Ensure that you (or your agent if applicable) use a suitable Tenancy Agreement – in the event of any disputes the terms of the Tenancy Agreement will be vital. Also ensure that you or your agent are aware of the terms of any head lease with matters applicable to the tenant (for example, bicycles must not be left in the communal areas) – and that the tenant is informed (preferably by way of adding special terms to the Tenancy Agreement).
Permissions to Let should be investigated and applied for in good time. In some central London mansion blocks you may need to show Tenant references in order to obtain permission to let – be well prepared.
If you are managing the tenancy yourself – ensure that any repairs and maintenance issues are attended to as promptly as possible. Always acknowledge receipt of a complaint/report in respect of a maintenance issue and explain to the tenant how you intend to deal with the matter/the sort of timescale involved. If you employ a managing agent, they should do this for you. (NB some corporate tenants insist on a local managing agent)
When the initial term is coming to an end, if you are happy with the tenant – and the tenant wishes to renew/extend – be realistic with rent increases, rather than lose a good tenant and suffer a void period. If you use an agent, they should guide you as they will be in tune with market forces at the time.
Lynsey Schipper, Head of Lettings, Lurot Brand
- Everything possible to ensure your property is ‘best in class’. Presentation is absolutely vital in a stock heavy lettings market. Tenants really do have choice now so make sure you’re yours stands out from the crowd for the right reasons.
- Create a consistent, ideally contemporary, style throughout. The image of the property will help sell a lifestyle to help tenants imagine themselves physically living in the property.
- Think about your investment long term. Yields are currently low against capital values, this will however correct itself in due course. Provided you invest in the ‘best in class’, there is no better mid- long term investment than PCL rental property. If in doubt, ask a trusted agent with both a sales and lettings department.
- Consider contributing to your agents marketing costs. An upscale property shoot including a full lighting rig for example can make all the difference to achievable images, the two dimensional version of your home is now the most important.

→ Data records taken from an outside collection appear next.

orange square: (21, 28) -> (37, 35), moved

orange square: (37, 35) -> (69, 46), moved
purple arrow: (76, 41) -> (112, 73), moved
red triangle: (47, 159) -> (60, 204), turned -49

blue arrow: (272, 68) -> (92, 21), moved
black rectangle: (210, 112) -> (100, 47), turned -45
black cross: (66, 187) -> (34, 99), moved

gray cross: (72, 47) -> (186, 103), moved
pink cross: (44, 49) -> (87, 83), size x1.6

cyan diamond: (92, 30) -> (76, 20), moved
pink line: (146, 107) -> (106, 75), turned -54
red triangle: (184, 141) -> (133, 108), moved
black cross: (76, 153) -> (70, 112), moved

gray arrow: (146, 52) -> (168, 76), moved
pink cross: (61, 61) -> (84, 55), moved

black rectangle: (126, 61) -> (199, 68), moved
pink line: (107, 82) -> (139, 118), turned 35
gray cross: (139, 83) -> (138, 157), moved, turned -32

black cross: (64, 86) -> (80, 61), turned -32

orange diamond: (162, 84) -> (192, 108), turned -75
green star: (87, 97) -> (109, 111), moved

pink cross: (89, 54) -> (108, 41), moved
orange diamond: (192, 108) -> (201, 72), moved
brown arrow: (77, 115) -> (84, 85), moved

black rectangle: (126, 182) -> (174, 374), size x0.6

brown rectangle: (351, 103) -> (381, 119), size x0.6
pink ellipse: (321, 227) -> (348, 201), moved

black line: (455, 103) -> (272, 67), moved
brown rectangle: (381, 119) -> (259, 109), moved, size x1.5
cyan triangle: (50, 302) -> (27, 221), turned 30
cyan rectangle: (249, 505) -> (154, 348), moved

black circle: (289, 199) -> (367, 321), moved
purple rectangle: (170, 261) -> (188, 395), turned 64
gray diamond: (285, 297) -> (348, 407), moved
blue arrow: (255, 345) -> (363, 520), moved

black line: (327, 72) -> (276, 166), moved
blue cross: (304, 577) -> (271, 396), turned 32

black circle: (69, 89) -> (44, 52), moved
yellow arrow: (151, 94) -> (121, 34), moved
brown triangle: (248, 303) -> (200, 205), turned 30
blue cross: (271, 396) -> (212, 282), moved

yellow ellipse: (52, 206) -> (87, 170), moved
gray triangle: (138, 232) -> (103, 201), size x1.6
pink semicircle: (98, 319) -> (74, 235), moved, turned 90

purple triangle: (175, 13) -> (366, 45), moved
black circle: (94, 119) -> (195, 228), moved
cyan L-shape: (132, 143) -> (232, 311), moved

- Ensure you have excellent lighting throughout – good lighting does not mean lots of lighting, it means you are highlighting any lost dark corners and emphasising the space.
- Chase the market downwards. A good agent will give you straight forward advice to enhance your asset, so follow it. Continually reducing the price rather than spending on presentation can result in poor quality tenants.
- Be overly optimistic with what is currently achievable rent wise. The best approach in the current market is to look at what you are competing with and ask a market realistic rent with the emphasis on the quality of the tenant.
- Be stubborn. Just because your property let last time at £X, without the hassle of redecoration / removing or installing furniture, does not mean it will today. Vacancy levels have never been higher so landlords are having to work harder to attract the right tenants. On this market holding out for your price will achieve you a long void or a dodgy tenant. If you do find a good tenant to overpay they will leave at their first break clause.
- Overexpose your property. Instructing lots of agents from the outset will not necessarily reduce the risk of a void period or reduction in achievable rent. Stick to one or two agents you trust to give you measured considered advice based on experience, rather than giving you the hard sell.